Ransomware-Angriffe legen ganze Produktionen lahm und treffen zunehmend den deutschen Mittelstand. 2025 wurden laut Bundesinnenministerium 1041 Fälle angezeigt – ein Plus von zehn Prozent im Vergleich zum Vorjahr. Die Erpresser verschlüsseln IT-Systeme und fordern Lösegeld, meist in Bitcoin, oft verbunden mit der Drohung, gestohlene Daten zu veröffentlichen.

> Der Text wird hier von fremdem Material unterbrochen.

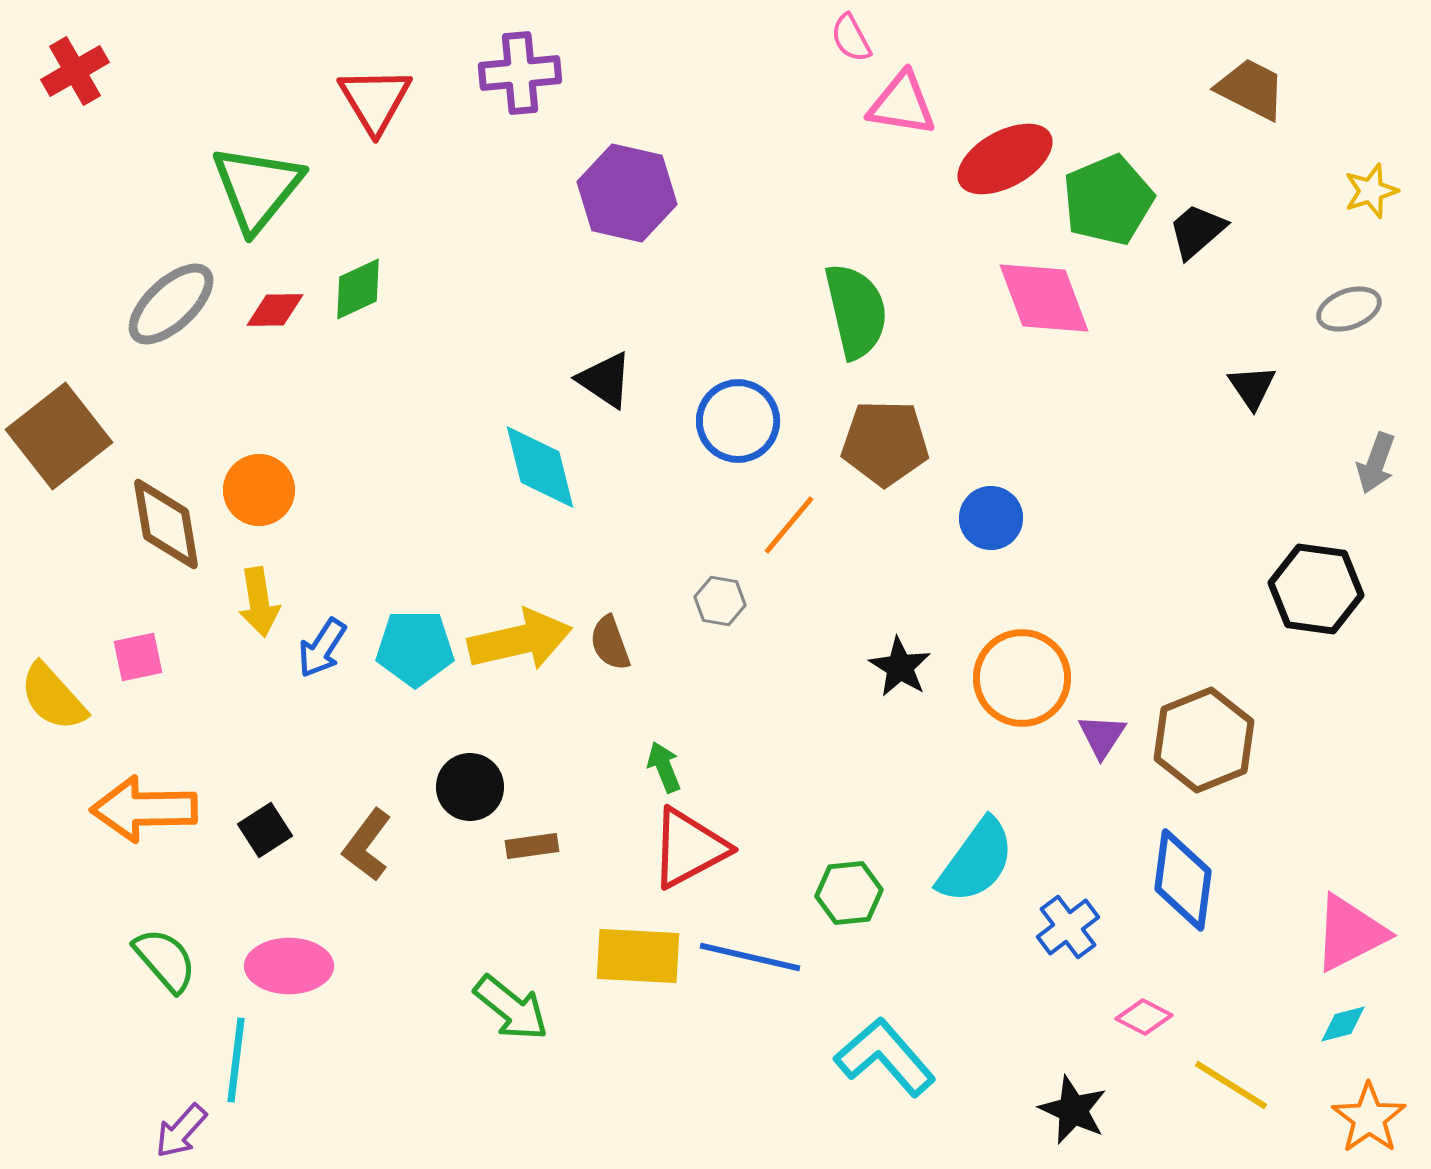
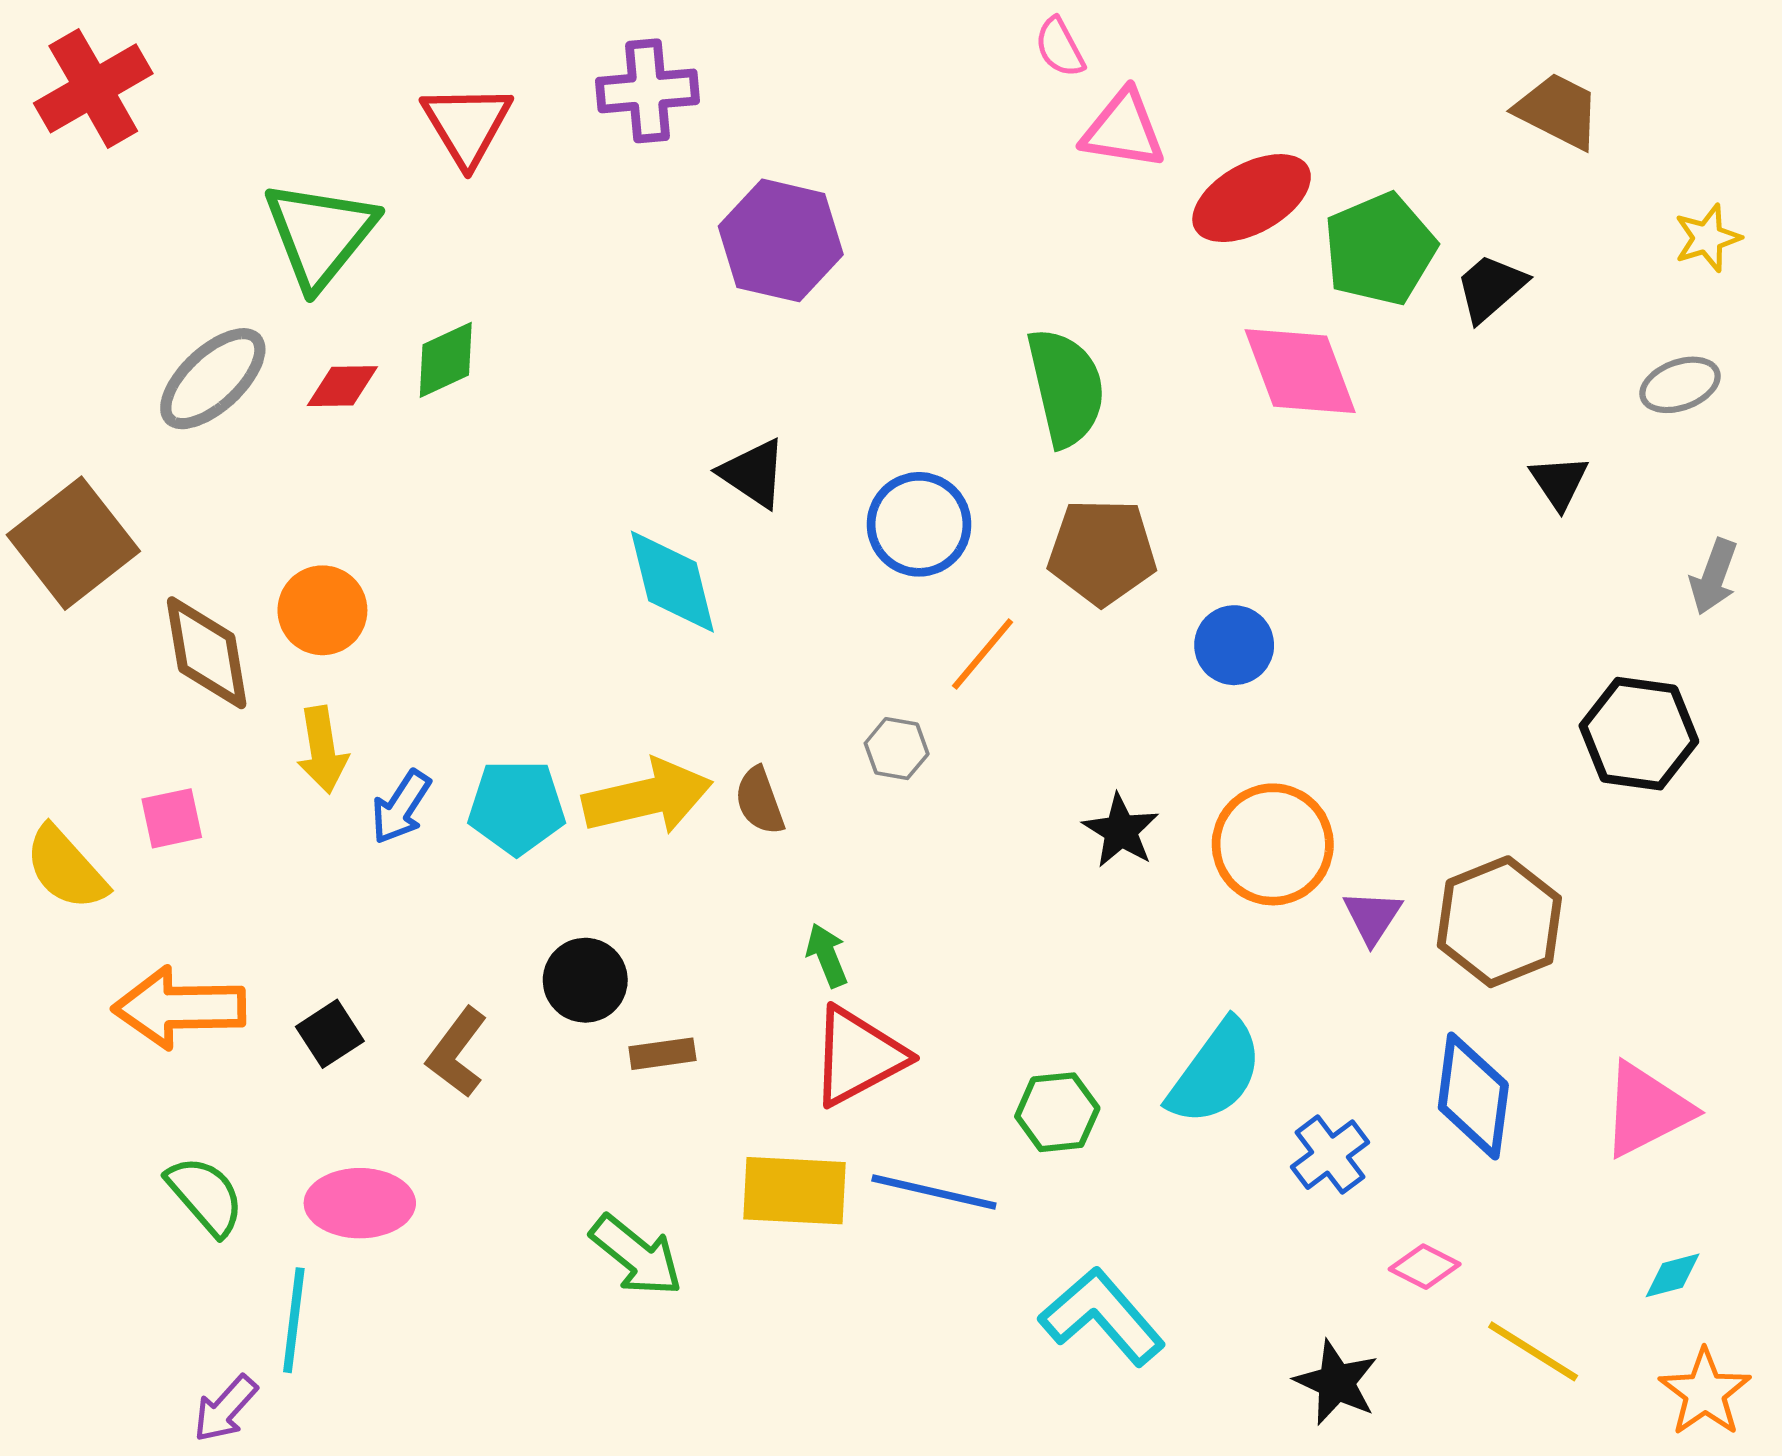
red cross: (75, 71) -> (93, 88), size x1.4
pink triangle: (1350, 933) -> (1646, 1110), moved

Krisenverhandler geben Einblicke
Michael Sjøberg, ehemaliger Geiselverhandler beim dänischen Militär, und Peter Skovbo, Leiter des Beratungsunternehmens Delta Crisis in der Schweiz, erklären im Interview, wie Unternehmen bei einem Angriff die Kontrolle bewahren können. Sjøberg betont: „Cyberkriminalität betrifft immer das ganze Unternehmen.“
Laut den Experten ist eine der größten Herausforderungen, in den ersten Stunden nach einem Angriff keine übereilten Entscheidungen zu treffen. „Viele Firmen zahlen sofort, ohne die Lage richtig einzuschätzen“, so Skovbo. Dabei sei es entscheidend, einen Krisenstab zu bilden und externe Spezialisten hinzuzuziehen.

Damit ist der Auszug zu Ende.